Adapté du roman de Philip K. Dick, Les androïdes rêvent-ils de moutons électriques ? (1968), Blade Runner réactive la dichotomie opposant la robotique à l’humain. De plus en plus poreuse, celle-ci pose de nombreuses difficultés à qui chercherait à l’élucider. Que penser d’un androïde capable de ressentir des émotions ? Où se trouve la frontière entre le mécanique et l’organique lorsque le premier se confond avec le second ? Seul des tests très poussés permettent d’y répondre. Rick Deckard (Harrison Ford, sacré nouvelle star du genre après son interprétation de Han Solo dans La Guerre des étoiles) est le « Blade Runner », celui chargé d’éliminer les quelques robots, partis en quête de leur humanité. La mission de Deckard prend la forme d’un périple marqué par l’éclatement et la disparité. Les archétypes s’enchâssent et se répondent : l’enquête du héros est celle d’un inspecteur sorti d’un polar des années quarante. Femmes fatales, orientalisme et volutes de cigarettes aidant, le film noir réapparait, quelque peu altéré par les voitures volantes et les immeubles géants de la cité futuriste. Cette dernière convoque comme première référence la Métropolis (1927) de Fritz Lang. Matriciel, le film allemand inspire au décorateur Lawrence G. Paull un espace urbain clivé entre différentes zones où se mêlent coutumes et accents étrangers, pauvreté extrême et architectures gigantesques.

La beauté des décors n’a pour seule égale que la perfection des effets spéciaux. On retrouve ici l’excellence du travail de Douglas Trumbull à l’origine des effets crées pour 2001, l’Odyssée de l’espace (Stanley Kubrick), Rencontres du troisième type (Steven Spielberg, 1977) et réalisateur du curieux Silent Running (1972), fable écologique dans l’espace. Par sa seule présence, Trumbull fait de Blade Runner le premier hériter de la science-fiction moderne, initiée à la fin des années soixante par le film de Kubrick.

Cinéma, cinéma

Dans le monde de Blade Runner, l’obscurité l’emporte toujours. Dans les ruelles sombres ou dans l’espace confiné des appartements modernes, on se prend à rêver. Le clignotement lumineux est semblable à celui d’un appareil de projection dont chaque être fait usage dans ses songes tourmentés. Une licorne passe à l’écran. Image fabuleuse dont Deckard ne comprend ni l’origine, ni le sens. Ses adversaires, les « réplicants » sont semblables à des doubles, créatures cinématographiques par excellence. Comment pouvait-il en être autrement dans un monde régit par les lois du cinéma ? Le futur filmé par Ridley Scott s’apparente à un vivier de références dont nous avons déjà repéré quelques traces, mais dont d’autres, sans doute, restent à découvrir. Difficile d’échapper à l’irréalité du reflet lorsque celui-ci s’incarne si parfaitement dans des chairs reproductibles à l’envie. Notre héros en fera la douloureuse expérience. Amouraché d’une femme-robot, il devra se soumettre à la diatribe de ses congénères, tout en sondant les mystères de sa propre existence. La violence sourde qui traque les êtres de Blade Runner est d’abord celle d’une échappée du miroir ou de l’écran. L’univers composite de la métropole babylonienne est comparable à la nature de ses habitants. Jamais assuré d’être soi-même, l’humain vacille, chancelle et tombe. Beauté et impression sublime que procure la vision d’un gouffre. L’interrogation philosophique posée par Blade Runner est d’abord une réflexion visuelle dont la réponse ne peut être apportée que par les images assurant le lien constant entre forme et fond.

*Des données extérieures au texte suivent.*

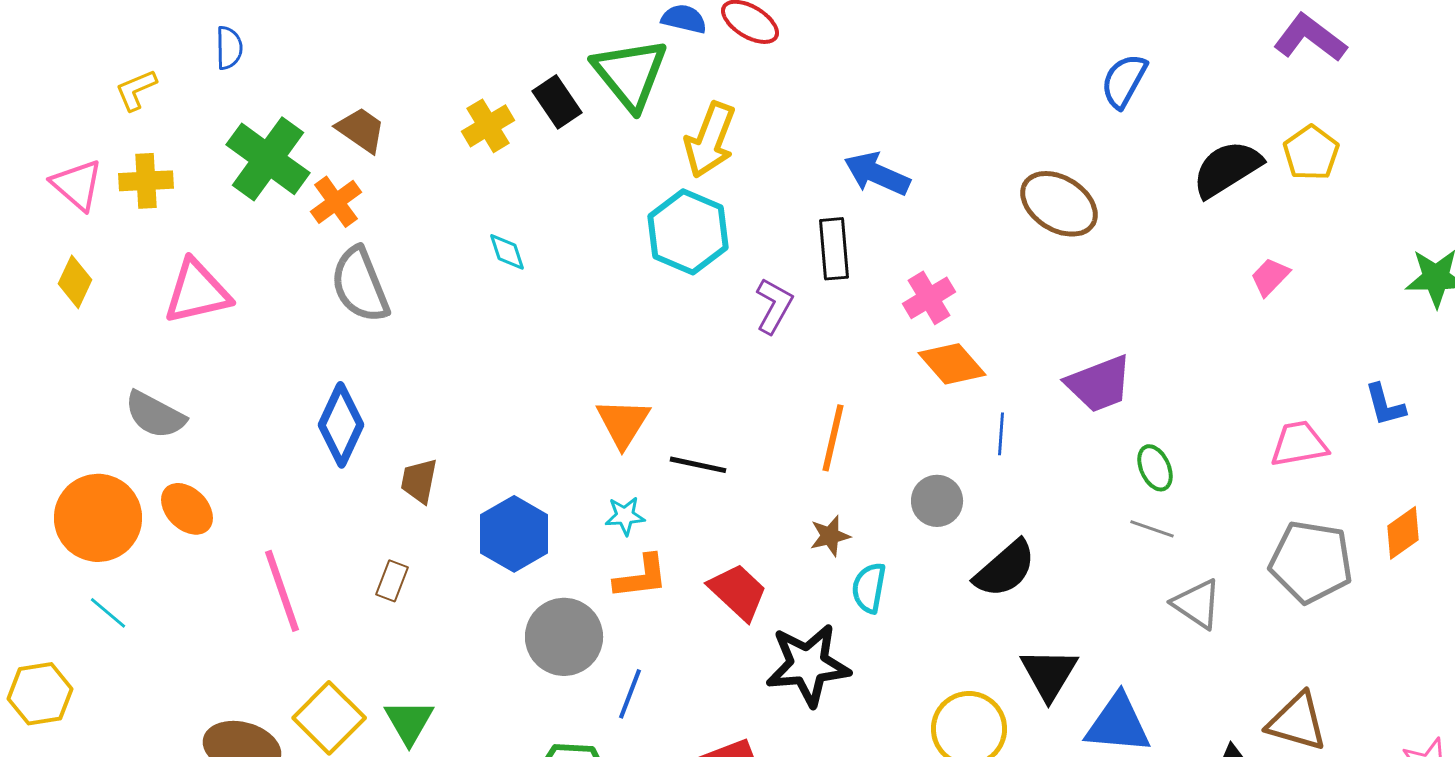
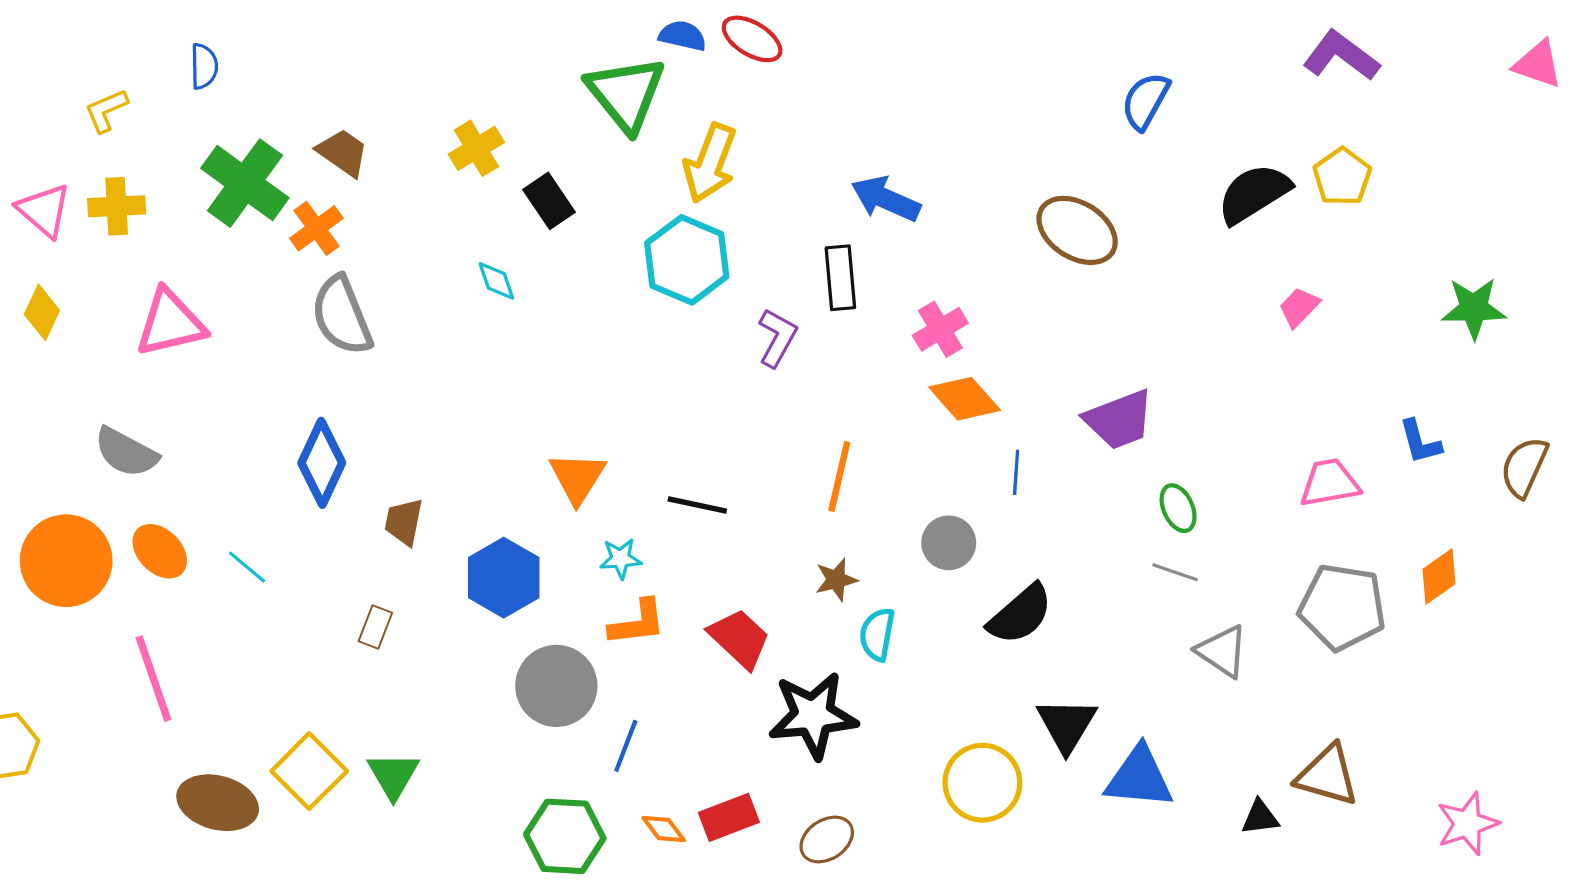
black rectangle: (557, 102) -> (549, 201), moved
orange triangle: (623, 423) -> (577, 478), moved
pink line: (282, 591) -> (153, 679), moved
cyan line: (108, 613) -> (247, 567), moved

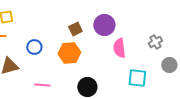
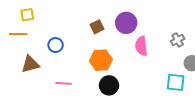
orange hexagon: (69, 53) -> (101, 60), moved
cyan square: (137, 78) -> (176, 82), moved

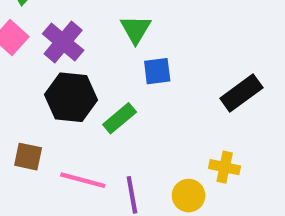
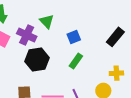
green triangle: (136, 29) -> (47, 21), moved
green rectangle: (120, 118) -> (76, 61), moved

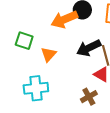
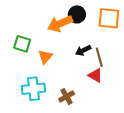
black arrow: (89, 48) -> (83, 50), size x0.7
brown cross: (89, 97) -> (67, 97), moved

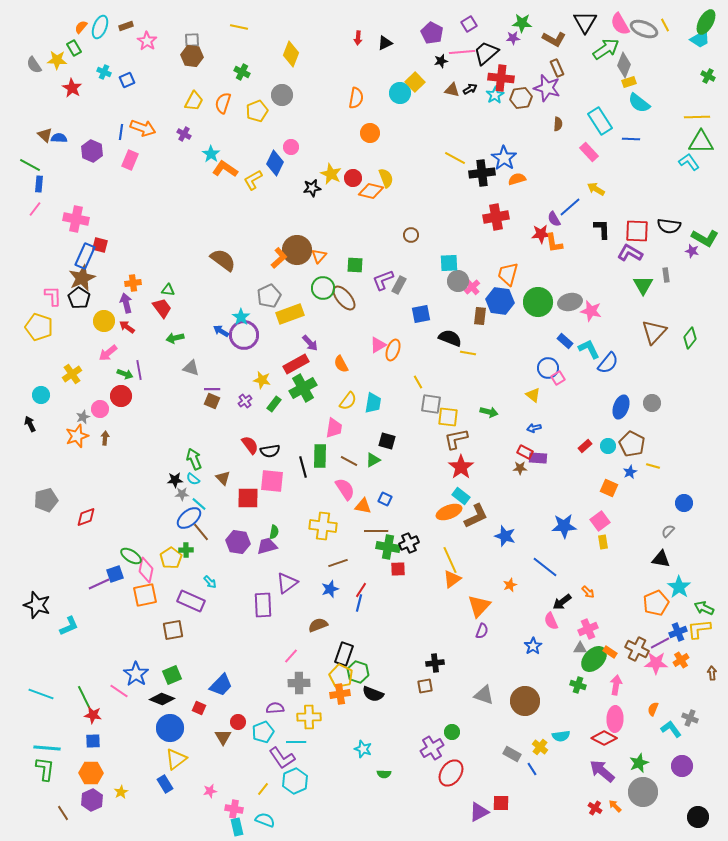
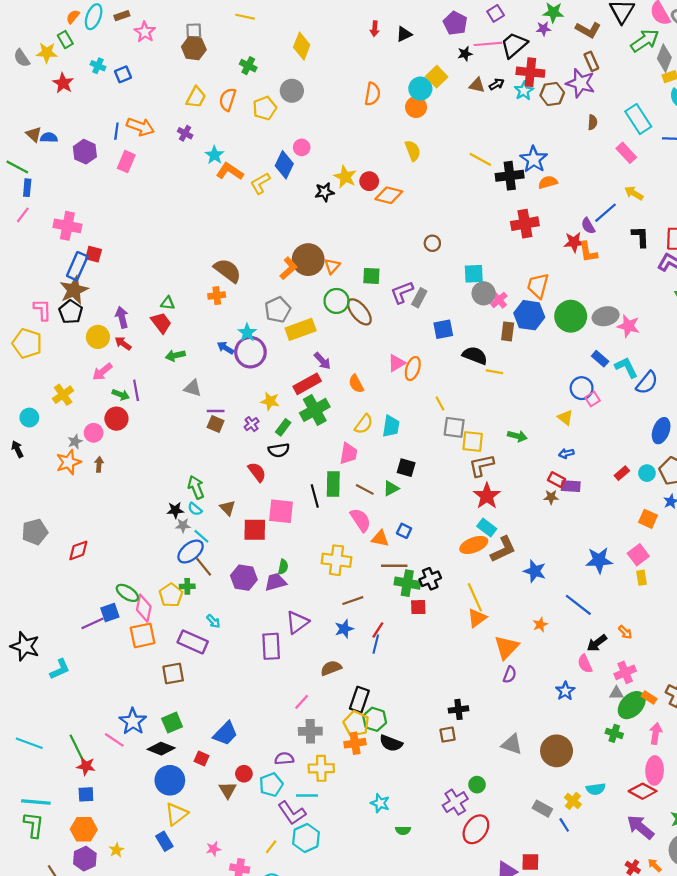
orange circle: (370, 133) -> (416, 107), moved
yellow semicircle: (386, 178) -> (413, 151), moved
orange cross: (133, 283) -> (217, 296), moved
black semicircle: (270, 451) -> (279, 450), moved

À celles et ceux qui auraient raté la ressortie de Blade Runner en salles, rappelons l’existence de la version director’s cut en DVD sortie chez Warner Bros. Quant à nos lecteurs qui aimeraient en savoir plus sur l’univers de la science-fiction, outre l’essai très complet de Michel Chion, Les films de science-fiction, publié en 2009 aux éditions des Cahiers du cinéma, l’excellente revue Positif a consacré le dossier de son numéro de décembre 2015 au « cinéma de science-fiction après 2001 » comprenant d’intéressantes analyses ainsi qu’un entretien passionnant avec Douglas Trumbull.